Discrimination of Malaysian Swiflet’s Nest and Its Potential Adulterants Using Handheld Portable FTIR Spectroscopic System

Ketty, G.S.L., F.H. Roosnoor, I. Faridah and I. Norakmar

Ketty, G.S.L., F.H. Roosnoor, I. Faridah and I. Norakmar

Edible bird nest (EBN) is woven from gelatinous strands of Swiftlet’s saliva mixed with minor feathers during their breeding season. The Chinese has been enjoying this cuisine for thousands of years back since Tang (618-907 AD) and Sung (960-1279 AD) dynasties. EBN can be sold at very high price due to its high nutritional and medicinal values. Besides, it is also considered as the world most expensive animal product. These reasons led to rampant adulteration of the expensive pure EBN. Various adulterants can be added into the pure EBN which includes Treme!la fungus, karaya gum, red seaweed, fried pork skin, egg white, gelatin, vermicelli rice, rice, cellophane noodles, starch, milk, and jelly.
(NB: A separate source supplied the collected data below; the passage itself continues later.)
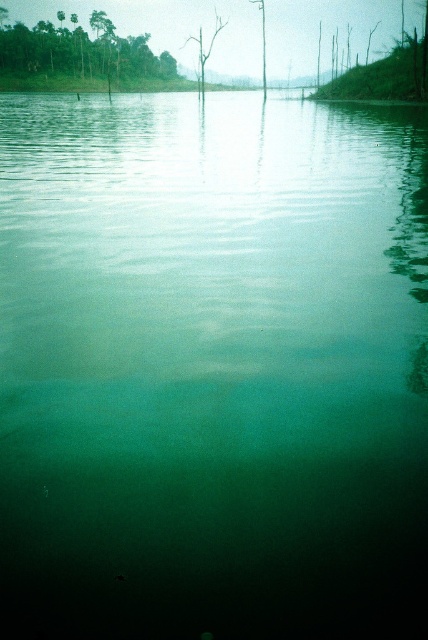 You are a bird that can fly at a constant speed of 2 meters per second. You are currently perched on the green leafy trees at upper left and want to reach the brown wood tree at center. How long will it take you to fly between them?

The green leafy trees at upper left and brown wood tree at center are 48.26 meters apart. Flying at 2 meters per second, it will take 24.13 seconds to cover the distance.

You are standing on the bank of the lake and see the green leafy trees at upper left and the brown wood tree at center. Which tree would cast a bigger shadow on the water surface?

The green leafy trees at upper left would cast a bigger shadow on the water surface because they are larger in size than the brown wood tree at center. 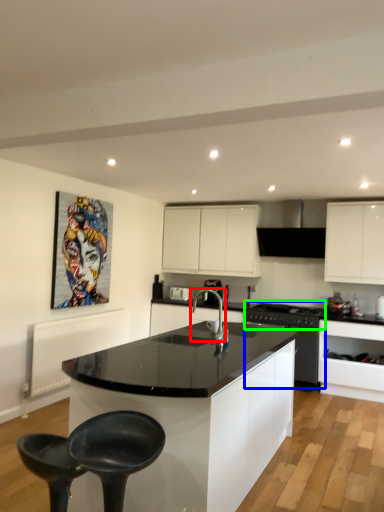 Question: Which object is positioned farthest from tap (highlighted by a red box)? Select from kitchen appliance (highlighted by a blue box) and stove (highlighted by a green box).

Choices:
 (A) kitchen appliance
 (B) stove

Answer: (A)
Other adulteration methods include staining, bleaching and incorporating cheaper EBN into the more expensive ones. A variety of authentication techniques had been established and all have their own advantages and disadvantages. The empirical method is rather simple compared to chemical method that requires extraction of the EBN prior to analysis and mostly not environmental friendly. Handheld Portable Fourier Transform Infrared (FTIR) system can be used in the laboratory and in the field in the same manner with no sample preparation needed. This system is versatile, robust and come with interchangeable sampling interfaces; diffuse, grazing angle, specular reflection or spherical attenuated total reflectance (ATR) that make it a highly useful handheld mid-IR spectrometer that suits with any type of samples. A resulting spectrum represents molecular absorption and transmission, creating a molecular fingerprint of the EBN. Like any fingerprint, no two unique molecular structures produce the same infrared spectrum. This study was carried out to discriminate the EBN and its’ potential adulterants through the EBN fingerprint using the handheld portable FTIR system.